Is there any “Gandhi” in the average man and woman today? In today’s fast-paced, polarized and complicated world, are the lessons of Gandhi applicable? If we can’t love our enemies, can we at least learn from them?
Barbara Markway, in a post on Psychology Today’s website, says we should first look for the hidden need in difficult people. What is this person really trying to gain? What is this person trying to avoid?
What is this person really trying to gain? What is this person trying to avoid?
Each of us can decide what we take away from stressful, taxing relationships that hold us back or drag us down. Here are six stories of everyday people and the insights they gained from difficult people.
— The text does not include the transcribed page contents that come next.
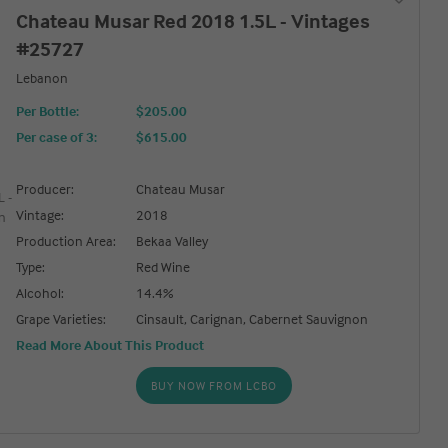
Chateau Musar Red 2018 1.5L - Vintages
#25727
Lebanon
Per Bottle:
$205.00
Per case of 3
:
$615.00
Producer:
Chateau Musar
Vintage:
2018
Production Area:
Bekaa Valley
Type:
Red Wine
Alcohol:
14.4%
Grape Varieties:
Cinsault, Carignan, Cabernet Sauvignon
Read More About This Product
BUY NOW FROM LCBO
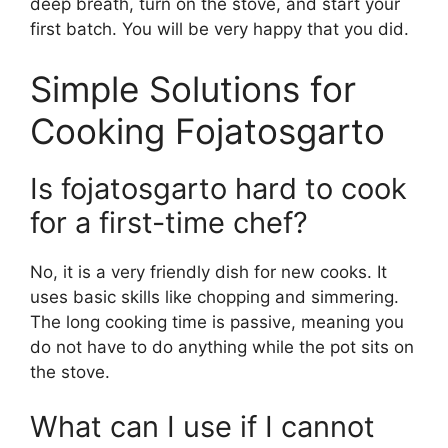
deep breath, turn on the stove, and start your
first batch. You will be very happy that you did.
Simple Solutions for
Cooking Fojatosgarto
Is fojatosgarto hard to cook
for a first-time chef?
No, it is a very friendly dish for new cooks. It
uses basic skills like chopping and simmering.
The long cooking time is passive, meaning you
do not have to do anything while the pot sits on
the stove.
What can I use if I cannot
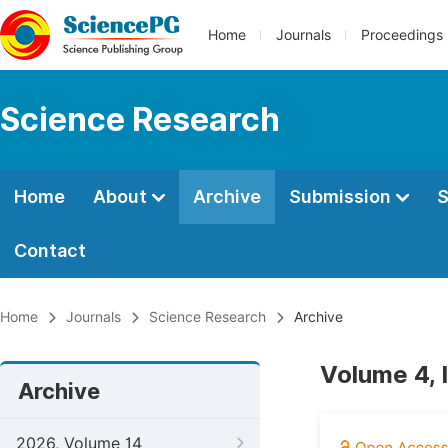
Home
Journals
Proceedings
Science Research
Home
About
Archive
Submission
S
Contact
Home
Journals
Science Research
Archive
Volume 4, I
Archive
2026, Volume 14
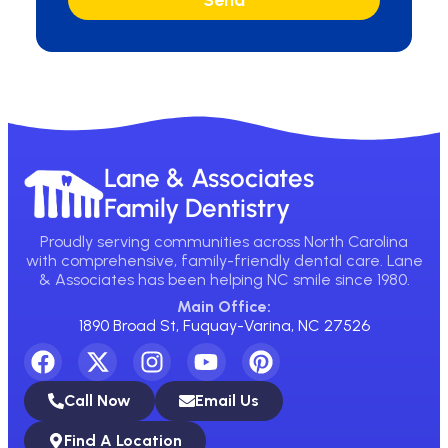
Send
Lane & Associates
Family Dentistry
Proudly serving communities across North Carolina
with comprehensive, family-friendly dental care. Lane
& Associates has been helping NC smile since 1980.
Main Office:
1890 Broad St, Fuquay-Varina, NC 27526
Call Now
Email Us
Find A Location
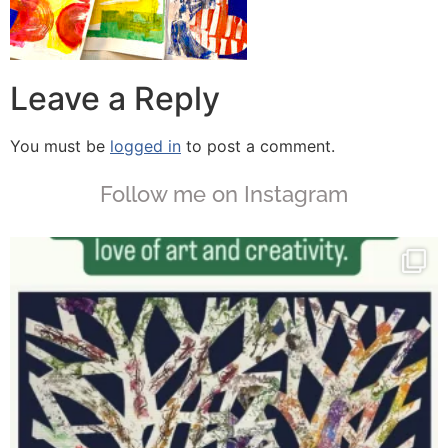
Leave a Reply
You must be
logged in
to post a comment.
Follow me on Instagram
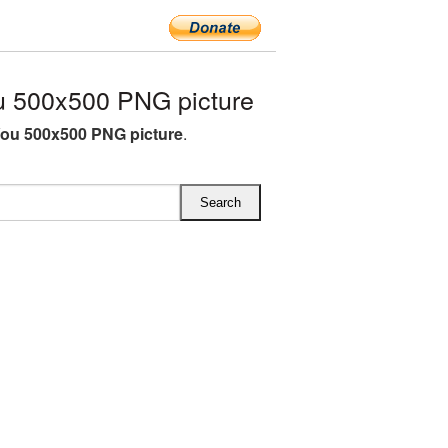
u 500x500 PNG picture
You 500x500 PNG picture
.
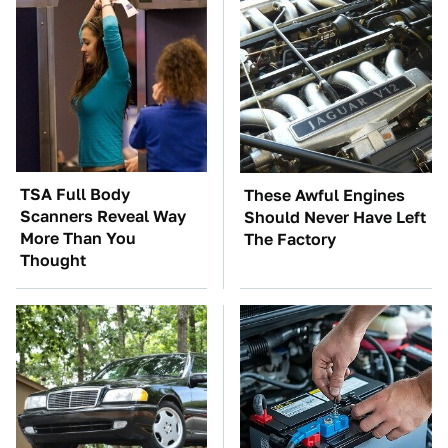
TSA Full Body
These Awful Engines
Scanners Reveal Way
Should Never Have Left
More Than You
The Factory
Thought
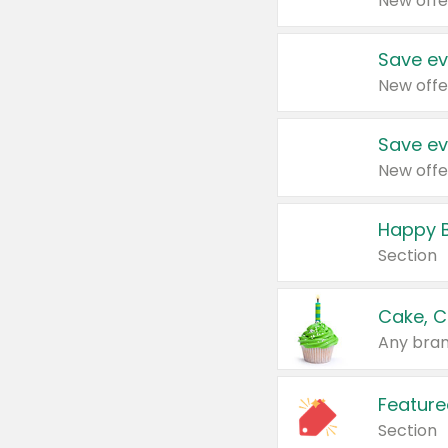
New offe
Save ev
New offe
Save ev
New offe
Happy B
Section
Cake, C
Any bran
Feature
Section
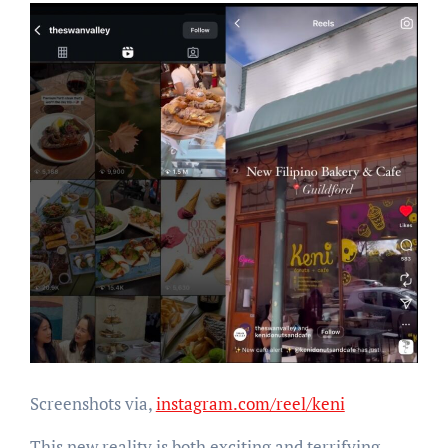
Screenshots via,
instagram.com/reel/keni
This new reality is both exciting and terrifying.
Jean P., age 76: Friendships should be reciprocal
When I was raising my children, a friend I had at that time was a “taker” – she would come and sit for hours at my home, read me poetry she had written, enjoy the tea I made, and receive emotional support from me in the raising of her own children. One day, after all my efforts, my kids cut through her yard on the way home from school. This friend yelled and screamed at the girls, scaring them terribly. I realized right then that every friendship should be reciprocal, maybe not 50-50 all the time, but at least have a continuous effort on both sides. I was not honoring myself by honoring a friendship that was just one-way. I discontinued the friendship, and learned to make sure that those I gave so much to were willing to give back to me.
Matt J., age 26: Try your hardest when it matters most
I was a good soccer player in high school — probably one of the best on our team. In 11th grade, I went to try-outs and was sure I had made the varsity team. I was shocked to find out I hadn’t, and was relegated to junior varsity by a coach who insisted I had not tried hard enough. He knew it would be embarrassing to be the only junior on JV, but he made his decision, and that was that. I was mad at him, but soon decided to make the best of it. As captain of the JV team I worked hard and soon developed into the leader of our squad. I was eventually called up, and was even sad to leave those JVs! I never forgot what I learned from a coach who didn’t care if he embarrassed me. Never take anything for granted. I always try my best when a lot is on the line, even when I think something is a “lock.”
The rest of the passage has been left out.